Erdoğan blocks Macron's Armenia-to-Türkiye crossing after talks with Baku

Other
  • 06 May, 2026
  • 17:20
Erdoğan blocks Macron's Armenia-to-Türkiye crossing after talks with Baku

Turkish President Recep Tayyip Erdoğan did not allow French President Emmanuel Macron to cross his country's land border from Armenia following consultations with Baku, Report informs via the Azerbaijani Telegram channel AZfront.

Macron, who was visiting Yerevan from May 3-5 to participate in a series of events, had planned to make a "politically symbolic" gesture by traveling from there to Türkiye through the closed land border for a meeting with Erdoğan.

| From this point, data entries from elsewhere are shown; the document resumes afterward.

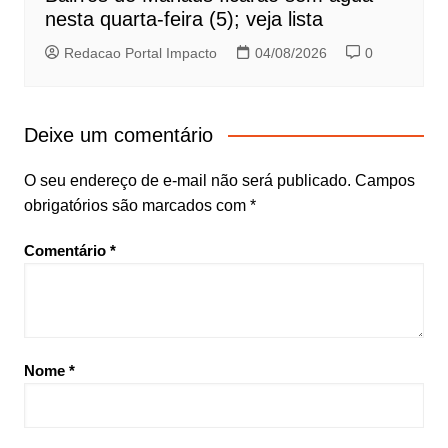
nesta quarta-feira (5); veja lista
Redacao Portal Impacto
04/08/2026
0
Deixe um comentário
O seu endereço de e-mail não será publicado.
Campos
obrigatórios são marcados com
*
Comentário
*
Nome
*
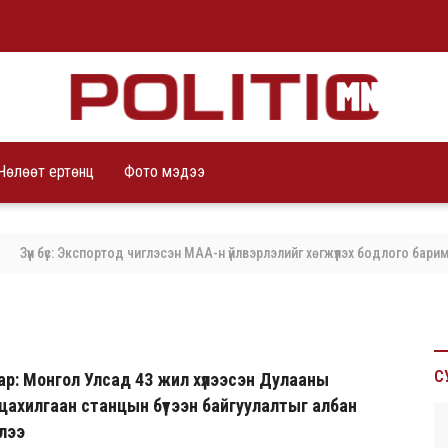
Чөлөөт ертөнц
Фото мэдээ
бүс: Экспортод чиглэсэн МАА-н үйлвэрлэлийг хөгжүүлэх бодлого баримталж ба
С
р: Монгол Улсад 43 жил хүлээсэн Дулааны
цахилгаан станцын бүтээн байгуулалтыг албан
ллээ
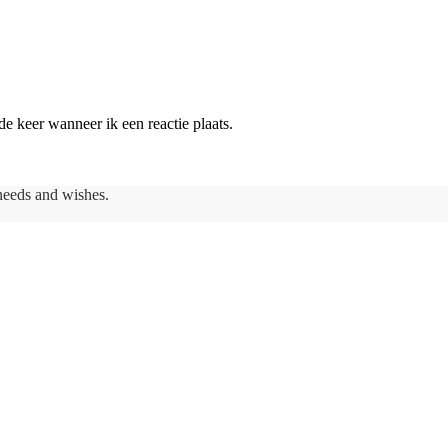
e keer wanneer ik een reactie plaats.
needs and wishes.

As several informed sources told the outlet, the visit had been agreed upon in advance with certain representatives of the Turkish side. However, when the matter was elevated to the level of the Turkish head of state, after discussions with his strategic ally, Azerbaijan, he refused to meet with Macron.

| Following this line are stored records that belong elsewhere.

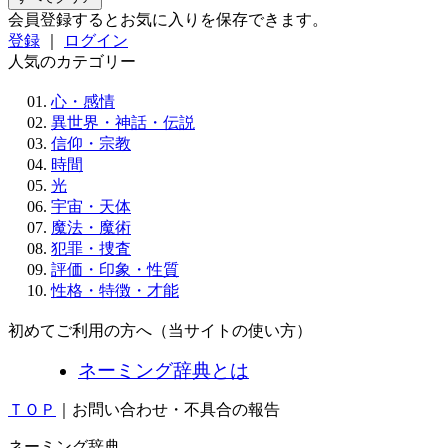
会員登録するとお気に入りを保存できます。
登録
｜
ログイン
人気のカテゴリー
心・感情
異世界・神話・伝説
信仰・宗教
時間
光
宇宙・天体
魔法・魔術
犯罪・捜査
評価・印象・性質
性格・特徴・才能
初めてご利用の方へ（当サイトの使い方）
ネーミング辞典とは
ＴＯＰ
｜お問い合わせ・不具合の報告
ネーミング辞典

"Presumably, Macron, amid international criticism of his failed foreign policy, was hoping to turn the trip from Armenia to Turkey into a demonstration of his own diplomatic weight. The French president's crossing of the Turkish-Armenian border, which has been closed for over 30 years, could have become an unprecedented example of bilateral communications being opened by a third party.

Having lost Africa and the Middle East, having damaged relations with Israel, and having achieved nothing on the Ukrainian front, Macron with his failed attempt once again underscored the gap between his own geopolitical ambitions and Paris's actual weight on the international stage," the outlet writes, also citing as an example an article from the newspaper Le Journal du Dimanche titled "French diplomacy is rapidly losing its significance under Macron."

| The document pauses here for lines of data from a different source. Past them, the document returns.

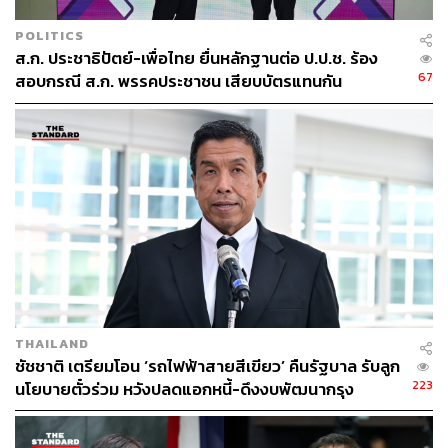
POLITICS
ส.ก. ประชาธิปัตย์-เพื่อไทย ยื่นหลักฐานต่อ ป.ป.ช. ร้อง
67
สอบกรณี ส.ก. พรรคประชาชน เสียบบัตรแทนกัน
THAILAND
ชัชชาติ เตรียมโอน ‘รถไฟฟ้าสายสีเขียว’ คืนรัฐบาล รับลูก
223
นโยบายตั๋วร่วม หวังปลดแอกหนี้-ดึงงบพัฒนากรุง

Interestingly, against this backdrop, the statements of Türkiye's special representative for normalization of relations with Armenia, Serdar Kılıç, gained resonance. He stated that he "feels at home in Yerevan" and that, when making proposals to his Armenian counterpart Ruben Rubinyan after the start of Armenian-Turkish normalization, he "was guided by the interests of Armenians, not Türkiye."

Azerbaijani media note that his rhetoric contradicts the official line of the Turkish authorities and may be perceived as a departure from national interests.